== Segment start ==

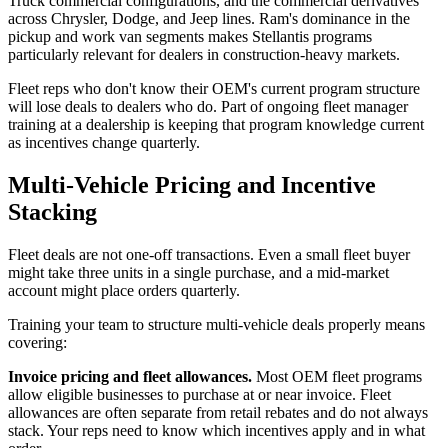
Truck commercial configurations, and the commercial derivatives
across Chrysler, Dodge, and Jeep lines. Ram's dominance in the
pickup and work van segments makes Stellantis programs
particularly relevant for dealers in construction-heavy markets.
Fleet reps who don't know their OEM's current program structure
will lose deals to dealers who do. Part of ongoing fleet manager
training at a dealership is keeping that program knowledge current
as incentives change quarterly.
Multi-Vehicle Pricing and Incentive
Stacking
Fleet deals are not one-off transactions. Even a small fleet buyer
might take three units in a single purchase, and a mid-market
account might place orders quarterly.
Training your team to structure multi-vehicle deals properly means
covering:
Invoice pricing and fleet allowances.
Most OEM fleet programs
allow eligible businesses to purchase at or near invoice. Fleet
allowances are often separate from retail rebates and do not always
stack. Your reps need to know which incentives apply and in what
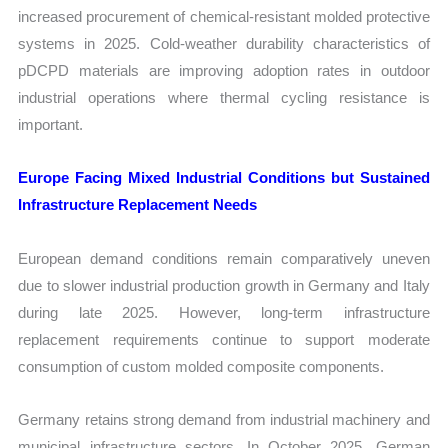
increased procurement of chemical-resistant molded protective
systems in 2025. Cold-weather durability characteristics of
pDCPD materials are improving adoption rates in outdoor
industrial operations where thermal cycling resistance is
important.
Europe Facing Mixed Industrial Conditions but Sustained
Infrastructure Replacement Needs
European demand conditions remain comparatively uneven
due to slower industrial production growth in Germany and Italy
during late 2025. However, long-term infrastructure
replacement requirements continue to support moderate
consumption of custom molded composite components.
Germany retains strong demand from industrial machinery and
municipal infrastructure sectors. In October 2025, German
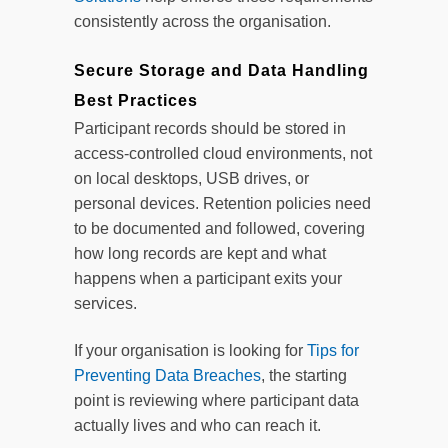
consistently across the organisation.
Secure Storage and Data Handling
Best Practices
Participant records should be stored in
access-controlled cloud environments, not
on local desktops, USB drives, or
personal devices. Retention policies need
to be documented and followed, covering
how long records are kept and what
happens when a participant exits your
services.
If your organisation is looking for
Tips for
Preventing Data Breaches
, the starting
point is reviewing where participant data
actually lives and who can reach it.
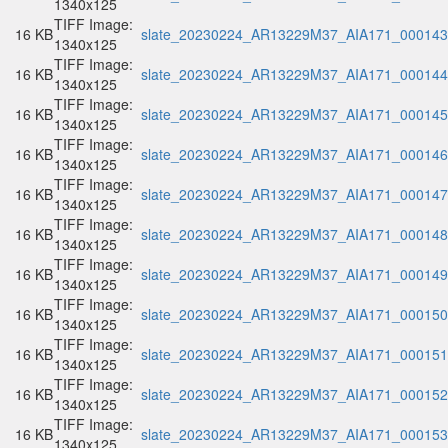
1340x125
TIFF Image:
16 KB
slate_20230224_AR13229M37_AIA171_000143.
1340x125
TIFF Image:
16 KB
slate_20230224_AR13229M37_AIA171_000144.
1340x125
TIFF Image:
16 KB
slate_20230224_AR13229M37_AIA171_000145.
1340x125
TIFF Image:
16 KB
slate_20230224_AR13229M37_AIA171_000146.
1340x125
TIFF Image:
16 KB
slate_20230224_AR13229M37_AIA171_000147.
1340x125
TIFF Image:
16 KB
slate_20230224_AR13229M37_AIA171_000148.
1340x125
TIFF Image:
16 KB
slate_20230224_AR13229M37_AIA171_000149.
1340x125
TIFF Image:
16 KB
slate_20230224_AR13229M37_AIA171_000150.
1340x125
TIFF Image:
16 KB
slate_20230224_AR13229M37_AIA171_000151.
1340x125
TIFF Image:
16 KB
slate_20230224_AR13229M37_AIA171_000152.
1340x125
TIFF Image:
16 KB
slate_20230224_AR13229M37_AIA171_000153.
1340x125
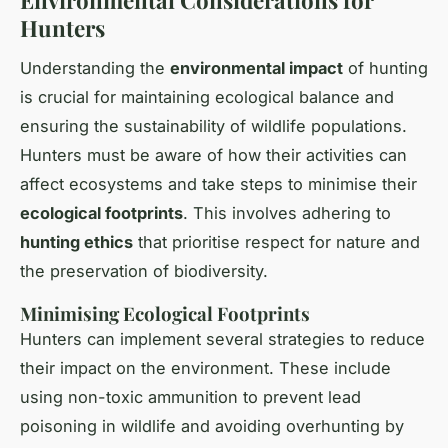
Hunters
Understanding the
environmental impact
of hunting
is crucial for maintaining ecological balance and
ensuring the sustainability of wildlife populations.
Hunters must be aware of how their activities can
affect ecosystems and take steps to minimise their
ecological footprints
. This involves adhering to
hunting ethics
that prioritise respect for nature and
the preservation of biodiversity.
Minimising Ecological Footprints
Hunters can implement several strategies to reduce
their impact on the environment. These include
using non-toxic ammunition to prevent lead
poisoning in wildlife and avoiding overhunting by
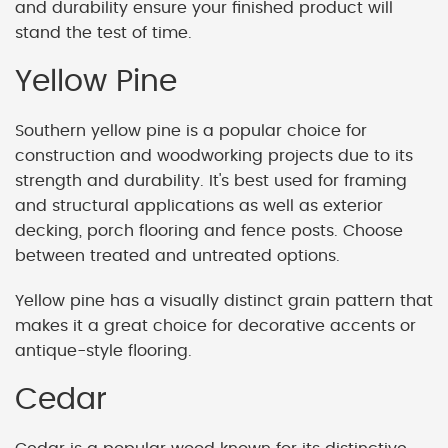
and durability ensure your finished product will
stand the test of time.
Yellow Pine
Southern yellow pine is a popular choice for
construction and woodworking projects due to its
strength and durability. It's best used for framing
and structural applications as well as exterior
decking, porch flooring and fence posts. Choose
between treated and untreated options.
Yellow pine has a visually distinct grain pattern that
makes it a great choice for decorative accents or
antique-style flooring.
Cedar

== Segment end ==

● PROMPT: Which lines in the records above contain the word "impact"? Copy each one.

● TASK OUTPUT:
environmental impact
their impact on the environment. These include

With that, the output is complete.